The rise of artificial intelligence over the past few years has shaken up the entire tech industry, and the enterprise cybersecurity industry is no exception: They’re suddenly dealing with shadow AI.
The term “Shadow AI” refers to any unauthorized use of AI within an organization. Since the IT department doesn’t know about it, they have no way to track or control the use of AI.
This leaves the company open to potential exploitation or other issues. Here’s why shadow AI could be a growing problem, and what your company can do about it.
What Is Shadow AI?
Shadow AI describes employees using AI to help them with tasks without company knowledge or consent. When employees don’t explain this use to their company, that company is unaware of the shadow AI use that is going on within its ranks. Get it? Because the AI use is happening… in the shadows.
Tasks may get done faster, but without visibility and guidelines surrounding AI use, it’s impossible to fully control the results. And for any business manager, that lack of control is a red flag for the continued success of the business.
This just in! View
the top business tech deals for 2024 👨💻
There’s plenty of evidence to suggest that shadow AI is already a big problem across many industries, even if it hasn’t led to any catastrophic security failures just yet. At least, none that we’ve heard about: After all, a sizeable minority of tech companies fail to report hacks after the fact.
Here’s one big additional fact that lends extra context around the potential threat of shadow AI.
Only 4.39% of companies have fully integrated AI tools throughout their organization
That’s just 1 in 25 companies that have firm AI guidelines, according to data from Tech.co’s 2024 report on the Impact of Technology on the Workplace.
In contrast, 44% of respondents to another survey said they used AIs in professional settings as well as personal settings. That survey, which looked at French companies specifically, estimated that 28% of employees were using AI without company supervision.
In other words, despite the buzz surrounding generative text and image tools over the past few years, businesses have been slow to come up with regulations for AI.
Why Shadow AI Is Dangerous
It’s a challenge to nail down the dangers of a practice that, by definition, isn’t monitored or fully understood. Here are the biggest areas of concern.

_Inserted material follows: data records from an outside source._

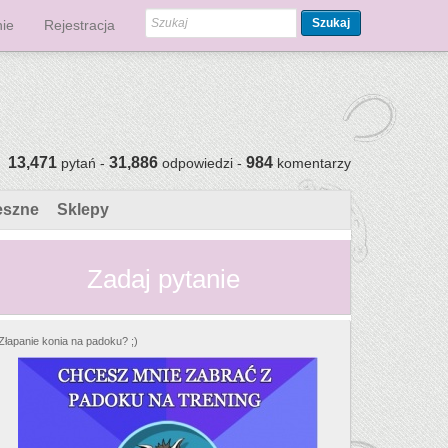
Szukaj
ie
Rejestracja
13,471
31,886
984
pytań -
odpowiedzi -
komentarzy
eszne
Sklepy
Zadaj pytanie
Złapanie konia na padoku? ;)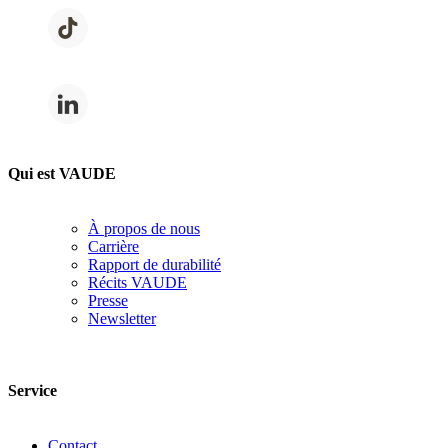
Qui est VAUDE
À propos de nous
Carrière
Rapport de durabilité
Récits VAUDE
Presse
Newsletter
Service
Contact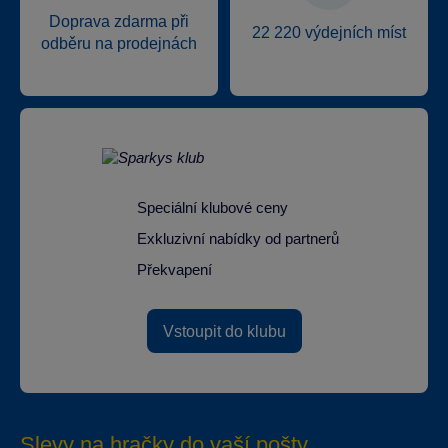
Doprava zdarma při
22 220 výdejních míst
odběru na prodejnách
Speciální klubové ceny
Exkluzivní nabídky od partnerů
Překvapení
Vstoupit do klubu
Slevy na hračky do vaší pošty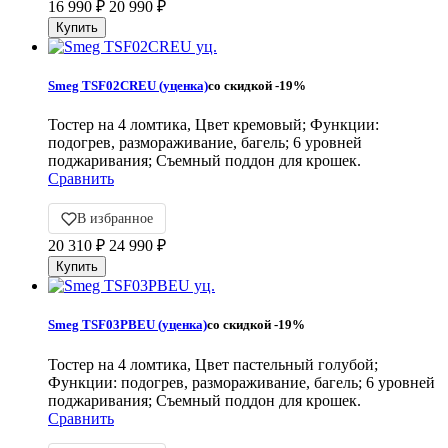
16 990
₽
20 990
₽
Smeg TSF02CREU (уценка)
со скидкой
-19%
Тостер на 4 ломтика, Цвет кремовый; Функции:
подогрев, размораживание, багель; 6 уровней
поджаривания; Съемный поддон для крошек.
Сравнить
В избранное
20 310
₽
24 990
₽
Smeg TSF03PBEU (уценка)
со скидкой
-19%
Тостер на 4 ломтика, Цвет пастельный голубой;
Функции: подогрев, размораживание, багель; 6 уровней
поджаривания; Съемный поддон для крошек.
Сравнить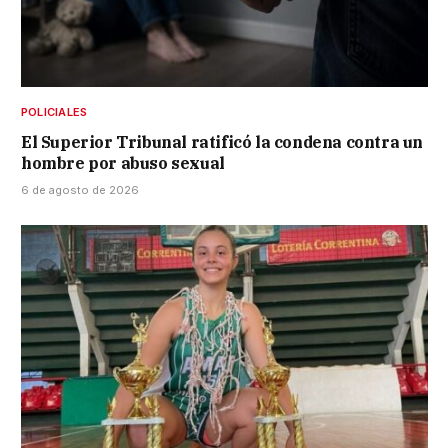
POLICIALES
El Superior Tribunal ratificó la condena contra un
hombre por abuso sexual
6 de agosto de 2026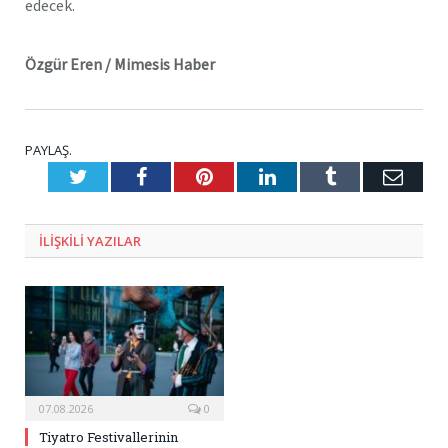
edecek.
Özgür Eren / Mimesis Haber
PAYLAŞ.
Twitter
Facebook
Pinterest
LinkedIn
Tumblr
E-
Posta
ILIŞKILI
YAZILAR
07.08.2026
0
Tiyatro Festivallerinin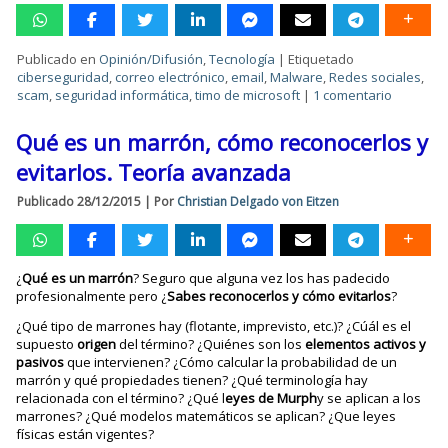
Publicado en
Opinión/Difusión
,
Tecnología
|
Etiquetado
ciberseguridad
,
correo electrónico
,
email
,
Malware
,
Redes sociales
,
scam
,
seguridad informática
,
timo de microsoft
|
1 comentario
Qué es un marrón, cómo reconocerlos y
evitarlos. Teoría avanzada
Publicado
28/12/2015
|
Por
Christian Delgado von Eitzen
¿
Qué es un marrón
? Seguro que alguna vez los has padecido
profesionalmente pero ¿
Sabes reconocerlos y cómo evitarlos
?
¿Qué tipo de marrones hay (flotante, imprevisto, etc.)? ¿Cúál es el
supuesto
origen
del término? ¿Quiénes son los
elementos activos y
pasivos
que intervienen? ¿Cómo calcular la probabilidad de un
marrón y qué propiedades tienen? ¿Qué terminología hay
relacionada con el término? ¿Qué l
eyes de Murph
y se aplican a los
marrones? ¿Qué modelos matemáticos se aplican? ¿Que leyes
físicas están vigentes?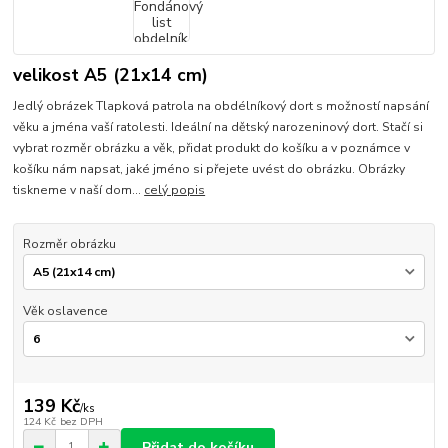
velikost A5 (21x14 cm)
Jedlý obrázek Tlapková patrola na obdélníkový dort s možností napsání
věku a jména vaší ratolesti. Ideální na dětský narozeninový dort. Stačí si
vybrat rozměr obrázku a věk, přidat produkt do košíku a v poznámce v
košíku nám napsat, jaké jméno si přejete uvést do obrázku. Obrázky
tiskneme v naší dom...
celý popis
Rozměr obrázku
Věk oslavence
139 Kč
/
ks
124 Kč
bez DPH
Přidat do košíku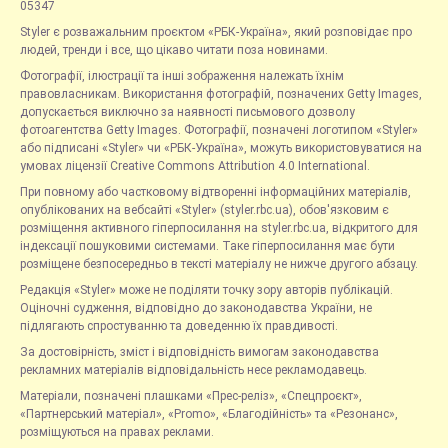
05347
Styler є розважальним проєктом «РБК-Україна», який розповідає про
людей, тренди і все, що цікаво читати поза новинами.
Фотографії, ілюстрації та інші зображення належать їхнім
правовласникам. Використання фотографій, позначених Getty Images,
допускається виключно за наявності письмового дозволу
фотоагентства Getty Images. Фотографії, позначені логотипом «Styler»
або підписані «Styler» чи «РБК-Україна», можуть використовуватися на
умовах ліцензії Creative Commons Attribution 4.0 International.
При повному або частковому відтворенні інформаційних матеріалів,
опублікованих на вебсайті «Styler» (styler.rbc.ua), обов'язковим є
розміщення активного гіперпосилання на styler.rbc.ua, відкритого для
індексації пошуковими системами. Таке гіперпосилання має бути
розміщене безпосередньо в тексті матеріалу не нижче другого абзацу.
Редакція «Styler» може не поділяти точку зору авторів публікацій.
Оціночні судження, відповідно до законодавства України, не
підлягають спростуванню та доведенню їх правдивості.
За достовірність, зміст і відповідність вимогам законодавства
рекламних матеріалів відповідальність несе рекламодавець.
Матеріали, позначені плашками «Прес-реліз», «Спецпроєкт»,
«Партнерський матеріал», «Promo», «Благодійність» та «Резонанс»,
розміщуються на правах реклами.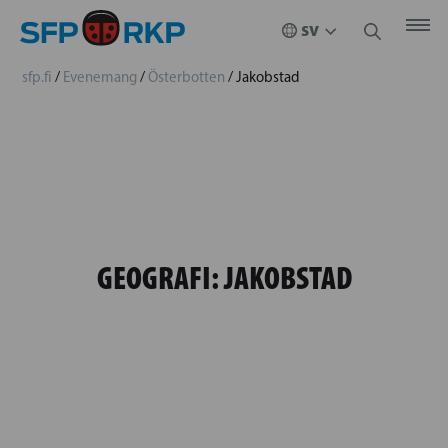
sfp.fi
/
Evenemang
/
Österbotten
/
Jakobstad
GEOGRAFI:
JAKOBSTAD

Internal or external misinformation
Our report found that 49% of senior leadership are concerned about the risk of large language AI models generating false information. We’ve already seen reports of faulty AI-powered legal briefs, as well as other blunders, so it’s easy to imagine the same happening with an internal business report or an email to an important client.
Cybersecurity risk
Deploying AI for coding purposes is one popular use case, but if used by an IT support team, that code might contain AI-generated bugs or openings for hackers to slip a malware logic bomb past your security protocols.
Exposed data
Plus, many AI users are unaware that their prompts will be recorded by the company behind their free AI tool. If private company data is used for a prompt, it will be exposed. That’s why you should never share sensitive company data with an AI platform, among other things.
Compliance failures
Governments around the globe are rolling out AI restrictions and guidelines of their own. Without a representative to track federal or state regulation within your company, you can’t be sure that employees aren’t opening your business up to an investigation from a regulatory watchdog down the road.
How Your Company Can Combat Shadow AI Use
Ultimately, shadow AI’s threat is caused by non-existent or limited business policies surrounding AI use within the workplace. So, the answer is relatively simple: You’ll need to create guidelines that limit AI use to specific tasks within specific roles.
And, with 50% of U.S. companies saying that they are currently “updating their internal policies to govern the use of ChatGPT and end Shadow GPT,” this solution appears to be rolling out already, albeit slowly.
The safest option is a total ban on AI use: Apple, Amazon, Samsung, and Goldman Sachs are among a few companies that have banned at least some versions of AI from on-the-clock use. However, this also means you can’t benefit from the tech tools, either.
You’ll likely want to include a caveat about future AI use within your guidelines: Pending approval, workers should be able to expand AI use outside of your initial guidelines, since AI tools will continue evolving in the future.
Best Practices for Company AI Use
AI use within your company doesn’t have to be all bad. Tech.co’s 2024 report on tech in the workplace found that those who used more collaboration tools and AI self-reported higher productivity, while an impressive 59% of AI users have greater job satisfaction.
Here are some tips for getting the most from AI:
- Check out training courses. Many AI training materials are available free online.
- Don’t try to replace jobs. AI has a long way to go before it can fully replace a human being. Our report found that 63% of senior leadership professionals whose organizations use AI for writing tasks state that AI tools have had no impact on removing job roles.
- Limit AI to specific bots and specific tasks. ChatGPT or Claude 3 may be the best options currently.
- Read up on prompts. The best prompts get the best results, so we put together a guide to suggesting how to think about prompt writing.
ChatGPT was the most popular AI tool used within businesses in our 2024 survey, but others may work just as well or better: One of our recent tests found that Claude 3 wrote better, easier-to-parse text results when compared with ChatGPT.
Finally, it’s important to remember that generative text or image bots aren’t actually “intelligent” — you’ll always want a human guide to double-check for hallucinations or other lies before you rubber stamp anything an AI has to offer.